Robust Multimodal Interpretation: Interior Decoration Domain (Gaze)

Last updated on Sep 22, 2021 3 min read Datasets

asd

Overview

In this study, a static 3D bedroom scene is shown to the user. The system verbally asks the user a list of questions one at a time about the bedroom and the user answers the questions by speaking to the system.

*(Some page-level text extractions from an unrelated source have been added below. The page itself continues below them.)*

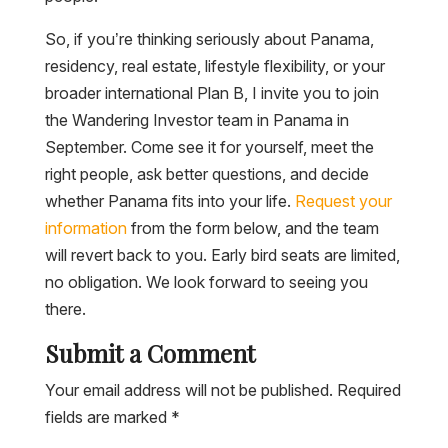
So, if you’re thinking seriously about Panama,
residency, real estate, lifestyle flexibility, or your
broader international Plan B, I invite you to join
the Wandering Investor team in Panama in
September. Come see it for yourself, meet the
right people, ask better questions, and decide
whether Panama fits into your life.
Request your
information
from the form below, and the team
will revert back to you. Early bird seats are limited,
no obligation. We look forward to seeing you
there.
Submit a Comment
Your email address will not be published.
Required
fields are marked
*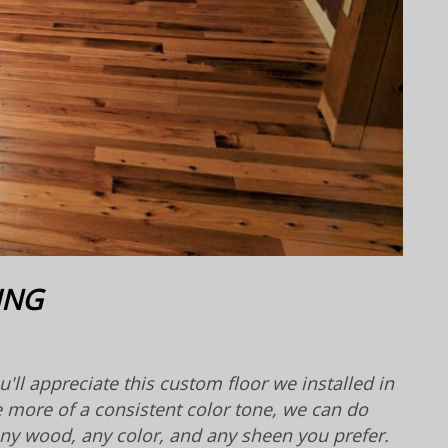
ING
'll appreciate this custom floor we installed in
e more of a consistent color tone, we can do
 any wood, any color, and any sheen you prefer.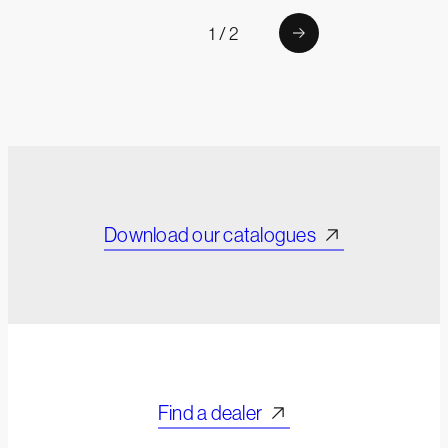
1 / 2
Download our catalogues
Find a dealer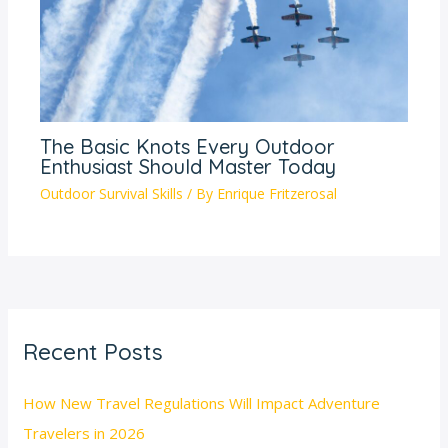
The Basic Knots Every Outdoor
Enthusiast Should Master Today
Outdoor Survival Skills
/ By
Enrique Fritzerosal
Recent Posts
How New Travel Regulations Will Impact Adventure
Travelers in 2026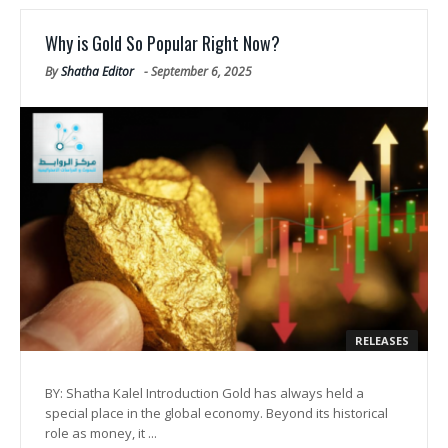
Why is Gold So Popular Right Now?
By
Shatha Editor
-
September 6, 2025
RELEASES
BY: Shatha Kalel Introduction Gold has always held a
special place in the global economy. Beyond its historical
role as money, it ...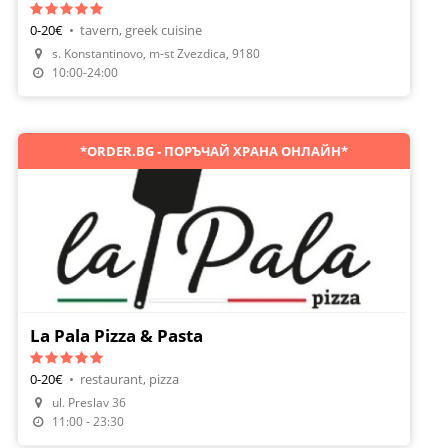
0-20€
•
tavern, greek cuisine
s. Konstantinovo, m-st Zvezdica, 9180
Make A Reservation
10:00-24:00
*ORDER.BG - ПОРЪЧАЙ ХРАНА ОНЛАЙН*
La Pala Pizza & Pasta
0-20€
•
restaurant, pizza
Make A Reservation
ul. Preslav 36
Order Food
11:00 - 23:30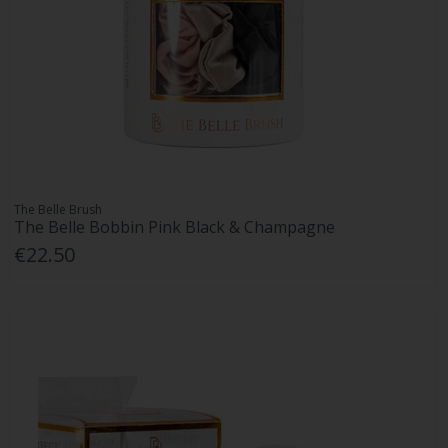
The Belle Brush
The Belle Bobbin Pink Black & Champagne
€22.50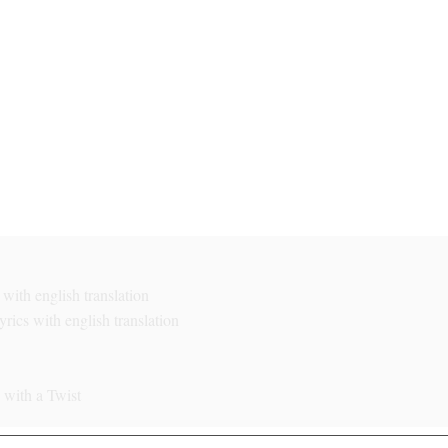
with english translation
rics with english translation
with a Twist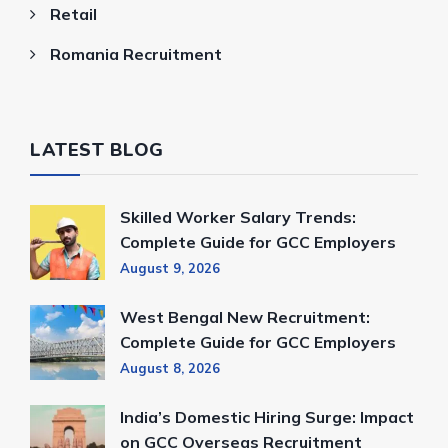
Retail
Romania Recruitment
LATEST BLOG
Skilled Worker Salary Trends:
Complete Guide for GCC Employers
August 9, 2026
West Bengal New Recruitment:
Complete Guide for GCC Employers
August 8, 2026
India’s Domestic Hiring Surge: Impact
on GCC Overseas Recruitment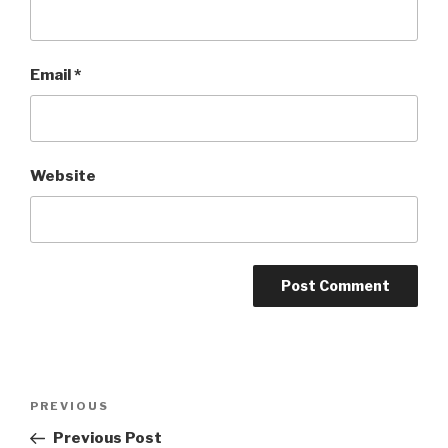
Email
*
Website
Post
Previous
PREVIOUS
navigation
Post
Previous Post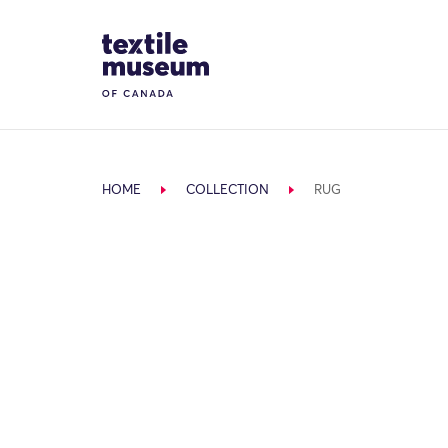
Skip to content
Site Logo
HOME
COLLECTION
RUG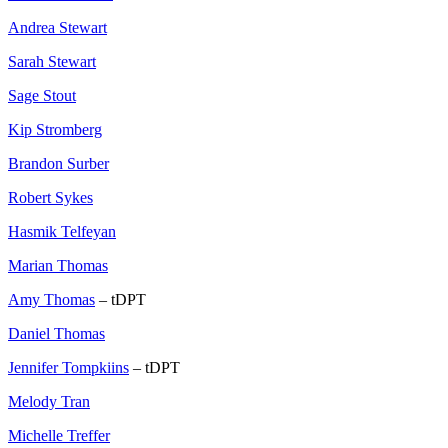
Andrea Stewart
Sarah Stewart
Sage Stout
Kip Stromberg
Brandon Surber
Robert Sykes
Hasmik Telfeyan
Marian Thomas
Amy Thomas
– tDPT
Daniel Thomas
Jennifer Tompkiins
– tDPT
Melody Tran
Michelle Treffer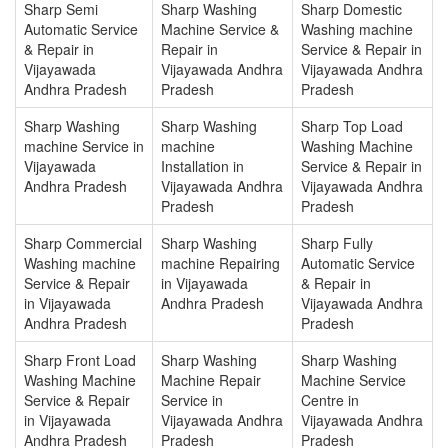
Sharp Semi
Sharp Washing
Sharp Domestic
Automatic Service
Machine Service &
Washing machine
& Repair in
Repair in
Service & Repair in
Vijayawada
Vijayawada Andhra
Vijayawada Andhra
Andhra Pradesh
Pradesh
Pradesh
Sharp Washing
Sharp Washing
Sharp Top Load
machine Service in
machine
Washing Machine
Vijayawada
Installation in
Service & Repair in
Andhra Pradesh
Vijayawada Andhra
Vijayawada Andhra
Pradesh
Pradesh
Sharp Commercial
Sharp Washing
Sharp Fully
Washing machine
machine Repairing
Automatic Service
Service & Repair
in Vijayawada
& Repair in
in Vijayawada
Andhra Pradesh
Vijayawada Andhra
Andhra Pradesh
Pradesh
Sharp Front Load
Sharp Washing
Sharp Washing
Washing Machine
Machine Repair
Machine Service
Service & Repair
Service in
Centre in
in Vijayawada
Vijayawada Andhra
Vijayawada Andhra
Andhra Pradesh
Pradesh
Pradesh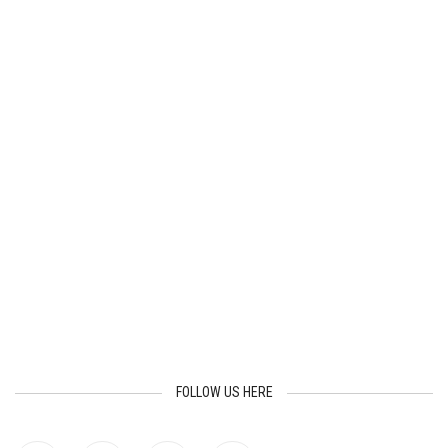
FOLLOW US HERE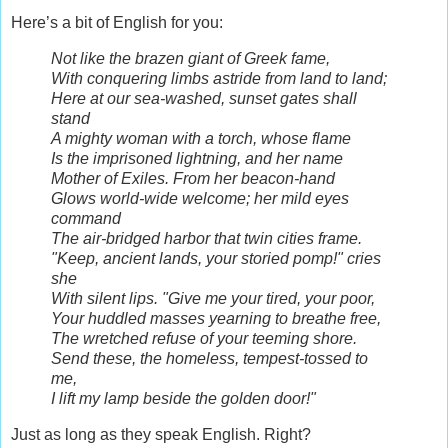
Here’s a bit of English for you:
Not like the brazen giant of Greek fame,
With conquering limbs astride from land to land;
Here at our sea-washed, sunset gates shall
stand
A mighty woman with a torch, whose flame
Is the imprisoned lightning, and her name
Mother of Exiles. From her beacon-hand
Glows world-wide welcome; her mild eyes
command
The air-bridged harbor that twin cities frame.
"Keep, ancient lands, your storied pomp!" cries
she
With silent lips. "Give me your tired, your poor,
Your huddled masses yearning to breathe free,
The wretched refuse of your teeming shore.
Send these, the homeless, tempest-tossed to
me,
I lift my lamp beside the golden door!"
Just as long as they speak English. Right?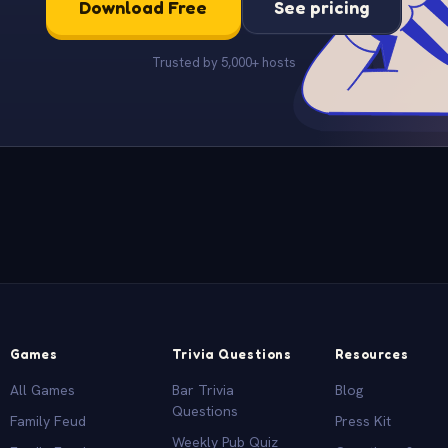
Download Free
See pricing
Trusted by 5,000+ hosts
Games
Trivia Questions
Resources
All Games
Bar Trivia
Blog
Questions
Family Feud
Press Kit
Weekly Pub Quiz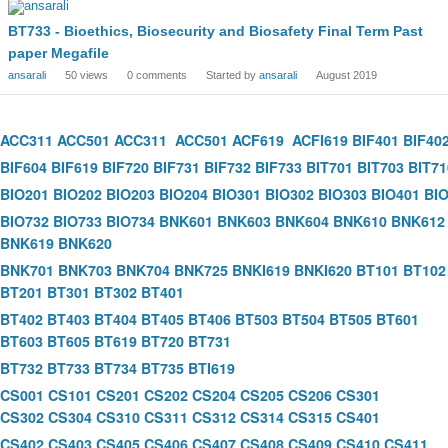
BT733 - Bioethics, Biosecurity and Biosafety Final Term Past
paper Megafile
ansarali
50
views
0
comments
Started by
ansarali
August 2019
ACC311
ACC501
ACC311
ACC501
ACF619
ACFI619
BIF401
BIF40
BIF604
BIF619
BIF720
BIF731
BIF732
BIF733
BIT701
BIT703
BIT71
BIO201
BIO202
BIO203
BIO204
BIO301
BIO302
BIO303
BIO401
BI
BIO732
BIO733
BIO734
BNK601
BNK603
BNK604
BNK610
BNK612
BNK619
BNK620
BNK701
BNK703
BNK704
BNK725
BNKI619
BNKI620
BT101
BT102
BT201
BT301
BT302
BT401
BT402
BT403
BT404
BT405
BT406
BT503
BT504
BT505
BT601
BT603
BT605
BT619
BT720
BT731
BT732
BT733
BT734
BT735
BTI619
CS001
CS101
CS201
CS202
CS204
CS205
CS206
CS301
CS302
CS304
CS310
CS311
CS312
CS314
CS315
CS401
CS402
CS403
CS405
CS406
CS407
CS408
CS409
CS410
CS411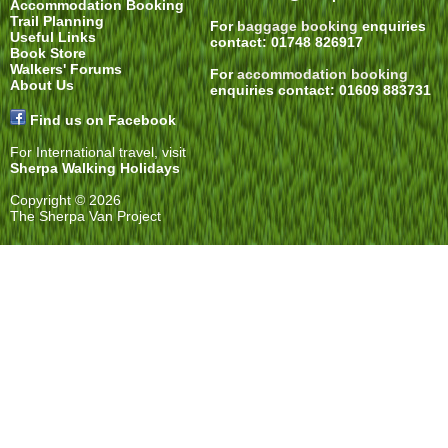
Accommodation Booking
Trail Planning
For
baggage booking
enquiries
Useful Links
contact: 01748 826917
Book Store
Walkers' Forums
For
accommodation booking
About Us
enquiries contact: 01609 883731
Find us on Facebook
For International travel, visit
Sherpa Walking Holidays
Copyright © 2026
The Sherpa Van Project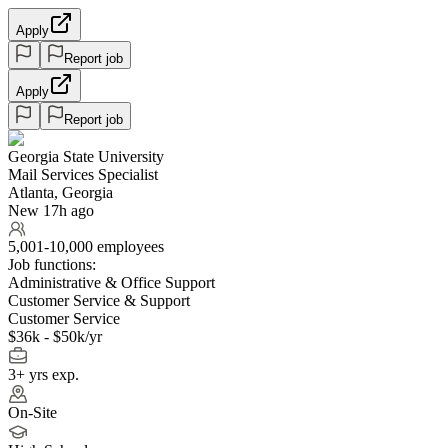
Apply
Report job
Apply
Report job
Georgia State University
Mail Services Specialist
Atlanta, Georgia
New 17h ago
5,001-10,000 employees
Job functions:
Administrative & Office Support
Customer Service & Support
Customer Service
$36k - $50k/yr
3+ yrs exp.
On-Site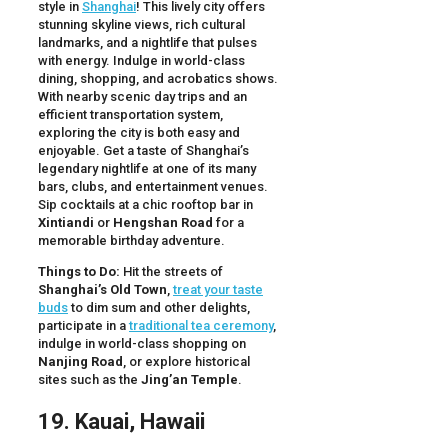
style in
Shanghai
! This lively city offers
stunning skyline views, rich cultural
landmarks, and a nightlife that pulses
with energy. Indulge in world-class
dining, shopping, and acrobatics shows.
With nearby scenic day trips and an
efficient transportation system,
exploring the city is both easy and
enjoyable. Get a taste of Shanghai’s
legendary nightlife at one of its many
bars, clubs, and entertainment venues.
Sip cocktails at a chic rooftop bar in
Xintiandi
or
Hengshan Road
for a
memorable birthday adventure.
Things to Do:
Hit the streets of
Shanghai’s Old Town
,
treat your taste
buds
to dim sum and other delights,
participate in a
traditional tea ceremony
,
indulge in world-class shopping on
Nanjing Road
, or explore historical
sites such as the
Jing’an Temple
.
19. Kauai, Hawaii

The collected data includes users’ speech and accompanying gaze fixations (with possibly selected objects identified by the system).
Users’ speech was transcribed.

Datasets

Download

Data used for Language Processing and Acquisition:
- data w/o audio (496K)
- data w/ audio (87.5M)
Data used for Reference Resolution:
- data w/o audio (357K)

Descriptions

domain_kb.xml

The domain model file domain model file that defines the properties of each object.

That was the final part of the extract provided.